Even the idea of seeing the plot through the eyes of the scientist's assistant character as dreamt up by the Dwight Frye role of the 1931 Universal Frankenstein was not original, as there had been the animation Igor from around ten years before that placed him front and centre. In fact, you could argue that while Radcliffe was the star in the billing, he remained second fiddle to McAvoy who was really pulling the strings, no matter that the script beefed up his contribution by having him add his medical knowledge to the experiments. Oh, and Igor (now named by the mad doctor) had a love interest this time around, Findlay landed with a truly superfluous part that added even less than building up Igor.

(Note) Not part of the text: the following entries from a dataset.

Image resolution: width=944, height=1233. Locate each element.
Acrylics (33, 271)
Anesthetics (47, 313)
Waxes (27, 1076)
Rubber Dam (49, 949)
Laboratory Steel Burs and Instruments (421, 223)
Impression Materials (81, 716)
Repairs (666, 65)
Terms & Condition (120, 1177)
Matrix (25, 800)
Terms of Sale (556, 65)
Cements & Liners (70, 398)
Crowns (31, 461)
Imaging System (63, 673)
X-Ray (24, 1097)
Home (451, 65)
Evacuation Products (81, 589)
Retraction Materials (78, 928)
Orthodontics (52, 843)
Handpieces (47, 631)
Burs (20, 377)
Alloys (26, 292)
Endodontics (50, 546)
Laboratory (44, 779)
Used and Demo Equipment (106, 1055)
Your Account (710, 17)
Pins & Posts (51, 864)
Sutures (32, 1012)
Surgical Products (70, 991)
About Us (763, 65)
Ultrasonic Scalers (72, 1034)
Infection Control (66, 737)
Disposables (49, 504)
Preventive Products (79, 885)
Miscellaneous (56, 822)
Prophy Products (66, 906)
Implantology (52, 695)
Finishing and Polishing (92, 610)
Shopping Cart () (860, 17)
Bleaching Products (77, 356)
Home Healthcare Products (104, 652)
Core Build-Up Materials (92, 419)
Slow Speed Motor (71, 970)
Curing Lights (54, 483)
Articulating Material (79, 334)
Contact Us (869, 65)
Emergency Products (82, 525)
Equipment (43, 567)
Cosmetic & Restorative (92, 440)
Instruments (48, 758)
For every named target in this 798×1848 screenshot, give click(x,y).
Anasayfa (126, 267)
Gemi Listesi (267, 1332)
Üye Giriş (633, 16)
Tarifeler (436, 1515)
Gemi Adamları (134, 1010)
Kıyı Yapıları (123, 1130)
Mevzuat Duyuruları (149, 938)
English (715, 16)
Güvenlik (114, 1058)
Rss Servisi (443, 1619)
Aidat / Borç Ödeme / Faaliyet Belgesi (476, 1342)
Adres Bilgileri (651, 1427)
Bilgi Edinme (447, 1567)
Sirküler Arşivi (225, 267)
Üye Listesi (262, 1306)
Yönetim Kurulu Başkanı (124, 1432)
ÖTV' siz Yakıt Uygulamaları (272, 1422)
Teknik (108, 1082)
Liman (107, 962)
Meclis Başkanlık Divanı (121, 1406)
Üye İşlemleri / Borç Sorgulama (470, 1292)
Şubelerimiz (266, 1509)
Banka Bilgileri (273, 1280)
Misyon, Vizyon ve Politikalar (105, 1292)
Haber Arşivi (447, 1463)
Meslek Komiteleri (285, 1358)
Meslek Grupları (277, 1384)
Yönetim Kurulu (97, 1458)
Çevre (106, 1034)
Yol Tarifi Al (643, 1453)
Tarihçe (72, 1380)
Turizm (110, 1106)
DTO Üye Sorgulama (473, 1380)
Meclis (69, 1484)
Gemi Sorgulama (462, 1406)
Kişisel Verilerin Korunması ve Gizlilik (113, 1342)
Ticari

Not only that, but by the end Igor might as well not have been in this at all for all the influence he had on the classic tale, he added a little muscle to the wearyingly predictable great big fight scene that it seemed every big budget horror movie had to end on in the twenty-first century, yet Victor could easily have overpowered the creation anyway. Some pinned the blame on the screenplay by Max Landis, who was quickly becoming a divisive figure in the moviemaking landscape, but he didn't, he blamed the rewrites that made what should have been innovative into something safe and uninspired. How accurate that was is up for debate, but if he was right, then it was yet another example of studio interference sabotaging what might have been a promising idea and blanding out anything interesting.

When all the publicity was keen to mention that scene where Frankenstein drains Igor's hump by sucking out the fluid, and that it had been improvised on the day by McAvoy, Radcliffe and director Paul McGuigan, then you had to wonder about the rest of it when that was really the best they could recommend about the end result. It also meant the potentially intriguing foregrounding of a disabled character in a mainstream movie who overcame victimhood didn't matter so much when he ended up a normal bloke in abnormal circumstances, and suspiciously surplus to requirements anyway. Andrew Scott was a religiously conservative detective who investigated Victor's activities, but merely was there for the sort of philosophical debate a teenager who has just discovered atheism might chunter on about, and Charles Dance showed up to hit McAvoy in the guise of his unimpressed father, another example of supposedly intelligent characters expressing themselves through violence which happened throughout. Even if you were a fan of the cast, and there was talent here, Victor Frankenstein was utterly inessential. Music by Craig Armstrong.